Iteration 3: Progressive Accordion with Visual Hierarchy

💡 Final Solution: Introduced collapsible categories for a structured, scalable selection experience.
Why It Works
- Users preferred scanning over searching, reinforcing the need for a structured layout.
- Collapsible sections reduced cognitive load, preventing information overload.
- Bulk selection was faster yet still flexible, allowing quick high-level selections with precision adjustments when needed.
Final Solution
Hi Fidelity Designs
The final high-fidelity designs reflect a balance between usability, flexibility, and speed, allowing users to seamlessly configure appetite preferences with minimal friction.

Impact & Outcome
Driving Efficiency & Strategic Control
By streamlining the selection process, underwriters gained more control over carrier preferences while reducing inefficiencies. Within weeks, measurable improvements emerged, demonstrating the tool’s impact on workflow efficiency.

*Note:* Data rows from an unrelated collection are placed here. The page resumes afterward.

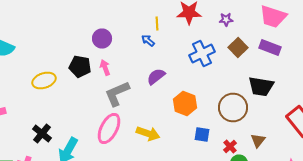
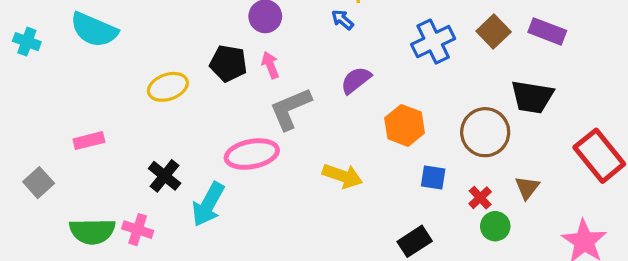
pink ellipse: (109, 128) -> (252, 154), moved, turned 52

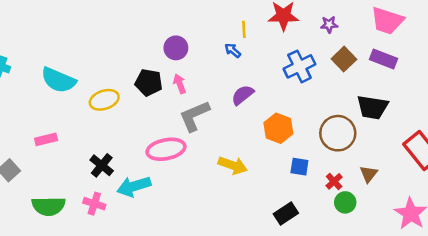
cyan semicircle: (94, 30) -> (58, 80), moved
cyan arrow: (208, 204) -> (134, 186), turned 44
pink cross: (138, 230) -> (94, 204), moved

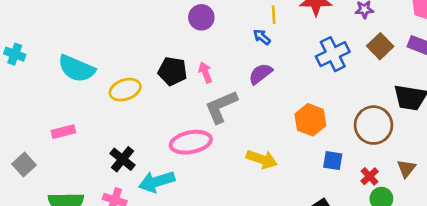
purple circle: (176, 48) -> (201, 17), moved
purple semicircle: (243, 95) -> (260, 74), moved

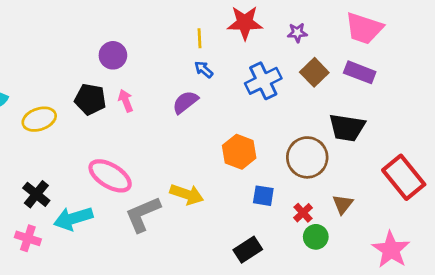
purple circle: (201, 17) -> (113, 55), moved
blue arrow: (262, 37) -> (204, 69), moved
gray L-shape: (221, 107) -> (143, 214), moved
pink ellipse: (191, 142) -> (110, 176), turned 42

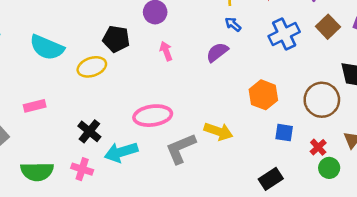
black pentagon: (90, 99) -> (116, 39), moved
pink ellipse: (110, 176) -> (153, 116), turned -39

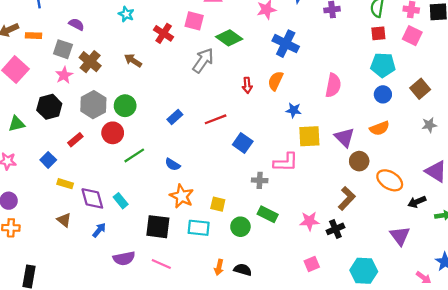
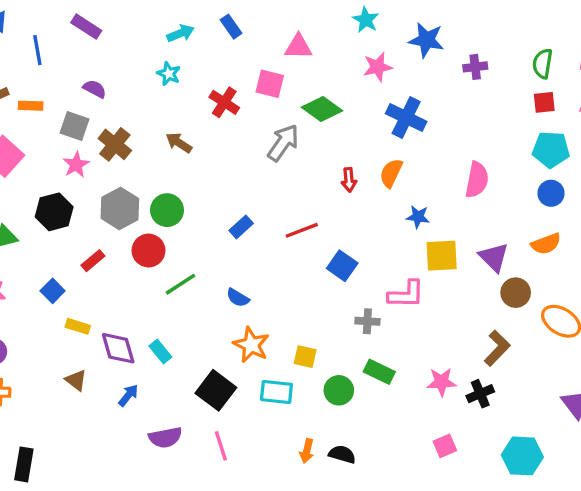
black square: (158, 227) -> (216, 390), turned 30
pink line: (161, 264) -> (221, 446), turned 48

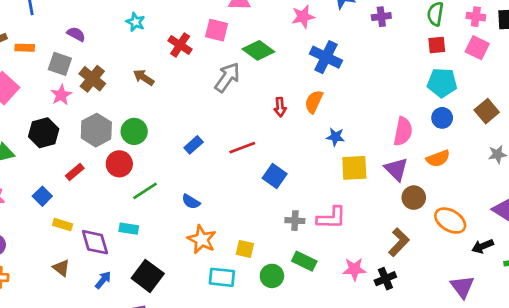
pink semicircle: (477, 180) -> (403, 131), moved
pink L-shape: (406, 294) -> (331, 218), moved
cyan rectangle: (160, 352) -> (129, 229), moved, turned -42
black square: (216, 390) -> (148, 276), moved

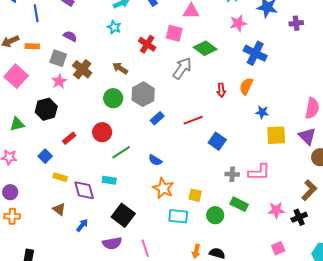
gray hexagon: (96, 130) -> (143, 94), moved
green circle: (134, 131) -> (113, 98), moved
blue arrow: (103, 280) -> (82, 225), moved

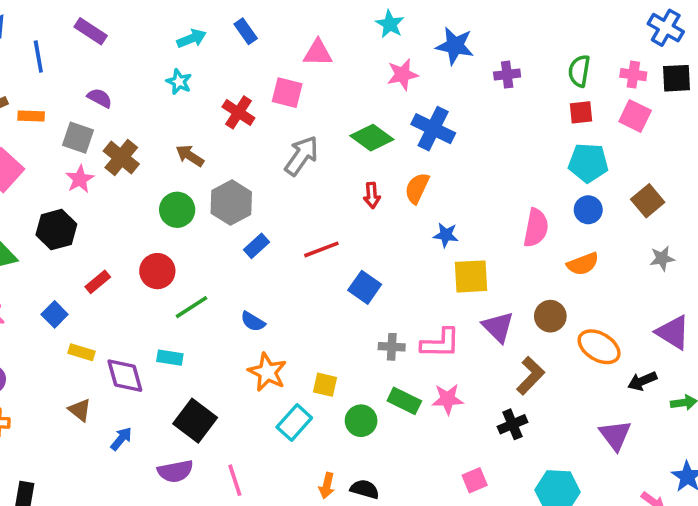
green diamond: (205, 48) -> (372, 138), moved
purple triangle: (307, 136) -> (498, 327), moved
pink star: (276, 210) -> (448, 399), moved
cyan rectangle: (178, 216) -> (294, 423), turned -54

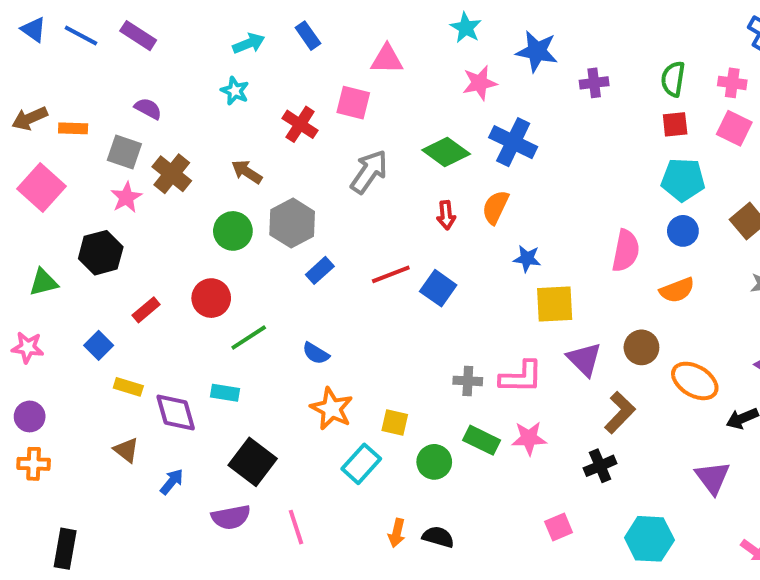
blue line: (38, 57) -> (81, 36), moved, turned -52
blue square: (365, 287) -> (438, 288), moved

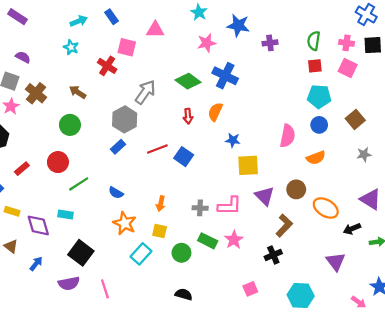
pink square: (353, 103) -> (127, 47), moved
gray hexagon: (292, 223) -> (125, 119), moved
pink star: (529, 438) -> (234, 240), turned -30
orange arrow: (397, 533) -> (161, 204), moved

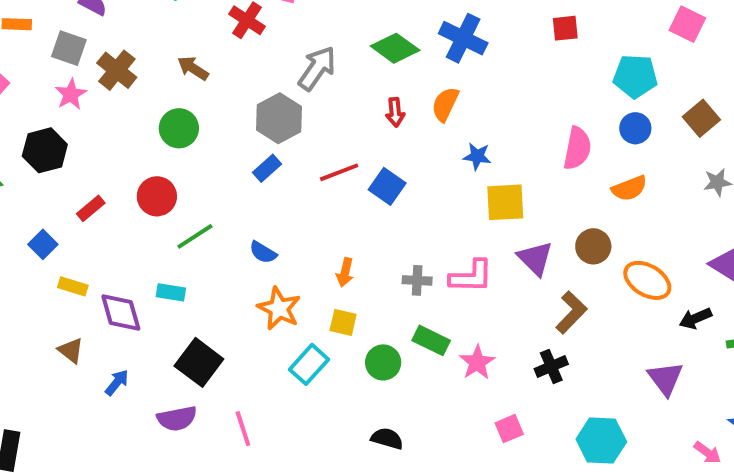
red square: (315, 66) -> (565, 28), moved
pink star: (234, 240) -> (477, 362), moved

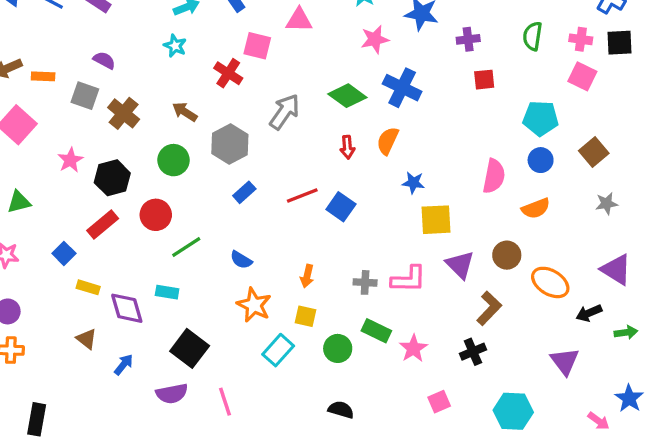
pink star: (71, 94) -> (70, 160), moved
gray hexagon: (279, 118) -> (230, 144), moved
black hexagon: (45, 150) -> (112, 178), moved
red rectangle: (91, 208) -> (103, 224), size x1.4

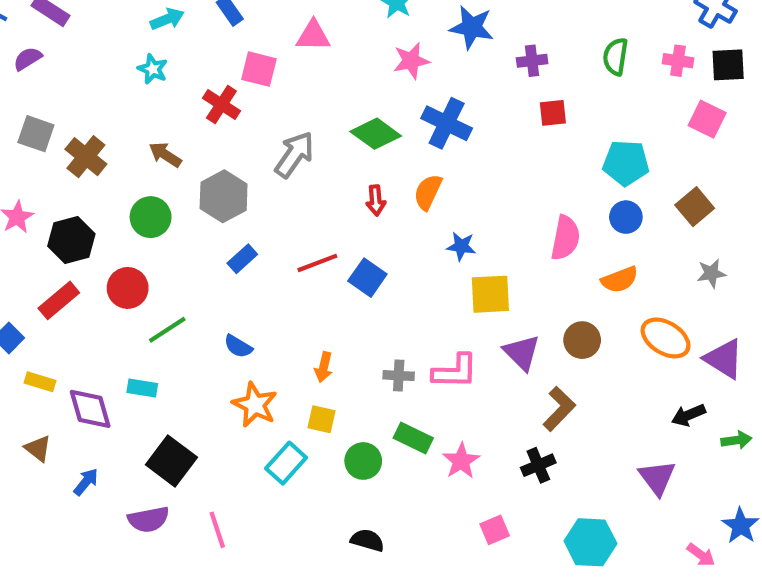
purple semicircle: (104, 60) -> (28, 59), moved, turned -60
pink square: (582, 76) -> (707, 119), moved
orange ellipse: (550, 282) -> (666, 338), moved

📉 40% Fewer Support Requests
Before Coach’s Pick, underwriting teams had to request backend changes to carrier preferences, leading to delays and extra workload for support teams. Support ticket data from the first three months post-launch showed a 40% decrease in ranking adjustment requests.
🚀 85% Adoption in 6 Weeks
Usability testing and stakeholder feedback revealed that underwriters quickly adapted to the new workflow. Within six weeks, 85% of underwriters had successfully configured at least one carrier preference, based on internal usage analytics.